▶ **What you have to do**: This task calls for copying every line in the data below that contains the word "Completed".

---------- Input for this task ----------

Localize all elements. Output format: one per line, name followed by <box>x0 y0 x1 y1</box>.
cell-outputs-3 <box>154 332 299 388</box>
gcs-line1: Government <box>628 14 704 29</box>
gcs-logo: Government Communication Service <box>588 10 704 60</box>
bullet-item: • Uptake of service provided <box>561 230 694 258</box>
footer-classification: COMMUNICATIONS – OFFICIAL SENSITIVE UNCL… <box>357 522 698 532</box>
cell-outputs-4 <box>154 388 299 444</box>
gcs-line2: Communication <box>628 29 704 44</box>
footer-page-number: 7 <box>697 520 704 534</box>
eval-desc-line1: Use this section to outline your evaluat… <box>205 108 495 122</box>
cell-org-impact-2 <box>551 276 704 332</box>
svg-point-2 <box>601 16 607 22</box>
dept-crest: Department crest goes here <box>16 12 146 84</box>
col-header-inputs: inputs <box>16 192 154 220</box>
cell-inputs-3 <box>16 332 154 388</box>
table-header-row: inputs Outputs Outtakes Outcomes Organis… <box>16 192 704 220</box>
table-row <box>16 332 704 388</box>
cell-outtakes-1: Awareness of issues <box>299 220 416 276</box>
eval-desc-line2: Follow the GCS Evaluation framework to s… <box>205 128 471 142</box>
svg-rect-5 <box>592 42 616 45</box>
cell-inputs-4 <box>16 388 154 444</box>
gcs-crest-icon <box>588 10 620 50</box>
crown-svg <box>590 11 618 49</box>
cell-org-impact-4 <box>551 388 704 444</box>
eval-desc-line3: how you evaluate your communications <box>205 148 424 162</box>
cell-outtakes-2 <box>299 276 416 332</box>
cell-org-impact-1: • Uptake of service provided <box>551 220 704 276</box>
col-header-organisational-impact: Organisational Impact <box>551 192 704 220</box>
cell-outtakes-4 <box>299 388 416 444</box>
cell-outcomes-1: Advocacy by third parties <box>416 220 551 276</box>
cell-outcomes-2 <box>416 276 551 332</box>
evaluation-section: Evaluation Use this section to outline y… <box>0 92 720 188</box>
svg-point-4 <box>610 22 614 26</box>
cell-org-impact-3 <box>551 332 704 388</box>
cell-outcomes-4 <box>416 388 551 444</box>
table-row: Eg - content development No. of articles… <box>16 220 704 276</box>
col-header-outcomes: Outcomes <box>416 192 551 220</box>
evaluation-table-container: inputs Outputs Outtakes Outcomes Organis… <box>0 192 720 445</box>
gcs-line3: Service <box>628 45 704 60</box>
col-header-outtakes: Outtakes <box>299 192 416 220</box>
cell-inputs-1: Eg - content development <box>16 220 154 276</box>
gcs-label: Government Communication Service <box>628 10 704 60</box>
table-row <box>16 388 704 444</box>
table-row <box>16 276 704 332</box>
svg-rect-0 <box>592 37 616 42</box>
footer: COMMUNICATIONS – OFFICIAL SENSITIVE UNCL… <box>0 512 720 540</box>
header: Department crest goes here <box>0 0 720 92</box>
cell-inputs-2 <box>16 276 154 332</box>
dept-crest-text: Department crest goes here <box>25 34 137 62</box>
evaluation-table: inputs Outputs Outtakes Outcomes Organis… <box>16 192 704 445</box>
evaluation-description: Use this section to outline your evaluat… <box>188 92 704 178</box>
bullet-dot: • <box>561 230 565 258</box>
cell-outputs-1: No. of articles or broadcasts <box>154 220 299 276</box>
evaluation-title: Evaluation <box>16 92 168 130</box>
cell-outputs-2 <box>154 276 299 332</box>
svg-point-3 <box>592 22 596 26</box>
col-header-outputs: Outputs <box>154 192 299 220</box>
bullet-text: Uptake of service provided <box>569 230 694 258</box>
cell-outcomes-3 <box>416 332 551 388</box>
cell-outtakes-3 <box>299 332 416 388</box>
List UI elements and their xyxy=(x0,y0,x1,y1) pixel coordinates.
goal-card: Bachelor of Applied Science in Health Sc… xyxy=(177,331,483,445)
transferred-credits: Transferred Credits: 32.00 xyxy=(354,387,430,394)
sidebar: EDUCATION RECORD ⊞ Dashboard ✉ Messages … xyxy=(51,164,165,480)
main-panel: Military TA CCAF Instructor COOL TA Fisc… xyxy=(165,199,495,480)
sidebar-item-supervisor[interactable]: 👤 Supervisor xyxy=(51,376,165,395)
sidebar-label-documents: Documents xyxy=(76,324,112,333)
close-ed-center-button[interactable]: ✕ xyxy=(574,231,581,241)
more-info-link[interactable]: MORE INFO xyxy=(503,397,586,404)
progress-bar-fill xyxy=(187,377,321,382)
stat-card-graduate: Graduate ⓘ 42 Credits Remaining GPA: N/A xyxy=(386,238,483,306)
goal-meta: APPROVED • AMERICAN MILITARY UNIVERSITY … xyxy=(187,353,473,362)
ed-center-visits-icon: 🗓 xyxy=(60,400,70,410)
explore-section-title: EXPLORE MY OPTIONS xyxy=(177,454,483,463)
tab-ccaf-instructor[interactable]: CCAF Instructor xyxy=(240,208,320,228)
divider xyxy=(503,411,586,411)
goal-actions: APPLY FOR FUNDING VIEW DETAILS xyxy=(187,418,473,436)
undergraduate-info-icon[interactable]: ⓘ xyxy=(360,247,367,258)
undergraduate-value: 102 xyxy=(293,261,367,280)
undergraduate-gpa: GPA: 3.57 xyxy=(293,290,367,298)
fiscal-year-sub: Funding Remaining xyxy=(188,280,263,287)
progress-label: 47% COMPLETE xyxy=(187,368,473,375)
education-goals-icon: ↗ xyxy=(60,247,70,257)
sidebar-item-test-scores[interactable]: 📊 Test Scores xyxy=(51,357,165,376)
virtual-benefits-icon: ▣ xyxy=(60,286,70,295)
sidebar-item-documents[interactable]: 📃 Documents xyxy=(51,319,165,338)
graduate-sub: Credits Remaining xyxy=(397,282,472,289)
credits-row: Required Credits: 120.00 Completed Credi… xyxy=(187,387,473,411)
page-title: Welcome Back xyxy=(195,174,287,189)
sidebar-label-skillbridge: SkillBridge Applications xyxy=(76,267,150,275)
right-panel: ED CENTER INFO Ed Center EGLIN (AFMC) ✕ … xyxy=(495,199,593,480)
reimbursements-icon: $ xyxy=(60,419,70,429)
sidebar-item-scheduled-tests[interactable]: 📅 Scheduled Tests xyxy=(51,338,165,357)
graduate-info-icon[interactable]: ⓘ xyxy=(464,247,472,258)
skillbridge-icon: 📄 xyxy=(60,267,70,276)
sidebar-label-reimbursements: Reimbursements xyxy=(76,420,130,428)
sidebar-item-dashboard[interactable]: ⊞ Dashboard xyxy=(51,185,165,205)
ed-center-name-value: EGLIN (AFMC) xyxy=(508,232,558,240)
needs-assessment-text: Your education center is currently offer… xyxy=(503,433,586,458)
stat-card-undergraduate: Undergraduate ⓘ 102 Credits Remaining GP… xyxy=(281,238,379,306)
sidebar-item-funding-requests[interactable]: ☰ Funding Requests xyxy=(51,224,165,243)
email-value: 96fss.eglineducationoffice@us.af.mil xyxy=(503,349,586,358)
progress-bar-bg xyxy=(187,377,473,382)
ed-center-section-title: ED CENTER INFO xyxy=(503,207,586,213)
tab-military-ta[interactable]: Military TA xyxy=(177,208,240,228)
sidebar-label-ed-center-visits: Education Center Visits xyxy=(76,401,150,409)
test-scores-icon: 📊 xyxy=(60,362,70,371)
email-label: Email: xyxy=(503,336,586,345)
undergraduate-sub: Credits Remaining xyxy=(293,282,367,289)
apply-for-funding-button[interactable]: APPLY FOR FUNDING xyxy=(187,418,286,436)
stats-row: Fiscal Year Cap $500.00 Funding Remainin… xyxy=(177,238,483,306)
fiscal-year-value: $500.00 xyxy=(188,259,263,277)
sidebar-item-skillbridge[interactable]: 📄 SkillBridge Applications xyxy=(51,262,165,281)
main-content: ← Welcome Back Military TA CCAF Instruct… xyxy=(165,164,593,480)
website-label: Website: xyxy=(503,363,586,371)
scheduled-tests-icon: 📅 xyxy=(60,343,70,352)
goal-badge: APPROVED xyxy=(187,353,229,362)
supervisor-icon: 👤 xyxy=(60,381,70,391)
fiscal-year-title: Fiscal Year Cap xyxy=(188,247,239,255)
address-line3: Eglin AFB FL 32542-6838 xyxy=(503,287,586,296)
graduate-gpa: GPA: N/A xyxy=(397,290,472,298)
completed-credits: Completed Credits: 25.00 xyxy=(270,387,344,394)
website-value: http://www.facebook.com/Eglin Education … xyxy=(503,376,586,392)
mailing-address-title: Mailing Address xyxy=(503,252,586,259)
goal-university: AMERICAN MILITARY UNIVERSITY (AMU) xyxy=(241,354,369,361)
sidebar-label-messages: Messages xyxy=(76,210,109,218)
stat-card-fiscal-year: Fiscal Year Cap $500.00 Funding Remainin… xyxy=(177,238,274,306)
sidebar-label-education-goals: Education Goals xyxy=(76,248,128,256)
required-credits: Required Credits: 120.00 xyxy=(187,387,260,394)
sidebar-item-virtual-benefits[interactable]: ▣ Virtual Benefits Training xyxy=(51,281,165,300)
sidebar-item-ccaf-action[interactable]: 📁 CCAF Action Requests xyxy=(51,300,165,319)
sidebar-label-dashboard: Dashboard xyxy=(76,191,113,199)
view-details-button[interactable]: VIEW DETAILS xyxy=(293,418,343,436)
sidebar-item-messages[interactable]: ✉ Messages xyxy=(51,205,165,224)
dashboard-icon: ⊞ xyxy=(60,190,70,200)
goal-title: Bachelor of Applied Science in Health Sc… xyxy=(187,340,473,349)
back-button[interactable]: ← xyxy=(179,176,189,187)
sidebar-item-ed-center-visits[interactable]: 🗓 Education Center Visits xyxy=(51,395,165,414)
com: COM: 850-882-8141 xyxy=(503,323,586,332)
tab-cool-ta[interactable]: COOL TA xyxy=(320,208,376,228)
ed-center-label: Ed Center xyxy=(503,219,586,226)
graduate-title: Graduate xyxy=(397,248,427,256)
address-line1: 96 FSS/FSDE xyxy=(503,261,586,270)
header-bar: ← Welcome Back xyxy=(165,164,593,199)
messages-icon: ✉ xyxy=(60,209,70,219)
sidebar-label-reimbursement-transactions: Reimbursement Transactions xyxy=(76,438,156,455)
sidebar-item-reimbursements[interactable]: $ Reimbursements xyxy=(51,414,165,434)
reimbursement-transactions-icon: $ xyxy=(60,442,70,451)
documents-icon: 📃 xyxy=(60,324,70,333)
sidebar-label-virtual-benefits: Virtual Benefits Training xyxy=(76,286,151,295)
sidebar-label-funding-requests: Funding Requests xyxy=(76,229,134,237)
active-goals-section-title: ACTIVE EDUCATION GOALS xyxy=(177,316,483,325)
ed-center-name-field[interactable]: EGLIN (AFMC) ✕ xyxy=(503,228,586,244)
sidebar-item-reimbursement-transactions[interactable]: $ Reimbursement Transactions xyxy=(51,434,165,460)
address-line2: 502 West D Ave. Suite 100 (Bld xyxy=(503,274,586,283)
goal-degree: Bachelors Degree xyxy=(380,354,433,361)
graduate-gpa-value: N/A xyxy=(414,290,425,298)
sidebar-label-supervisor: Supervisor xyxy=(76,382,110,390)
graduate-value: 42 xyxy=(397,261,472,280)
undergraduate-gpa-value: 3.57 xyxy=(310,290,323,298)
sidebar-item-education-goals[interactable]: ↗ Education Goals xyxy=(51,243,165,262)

----------

▶ **Exercise result**:
credits-row: Required Credits: 120.00 Completed Credi… xyxy=(187,387,473,411)
completed-credits: Completed Credits: 25.00 xyxy=(270,387,344,394)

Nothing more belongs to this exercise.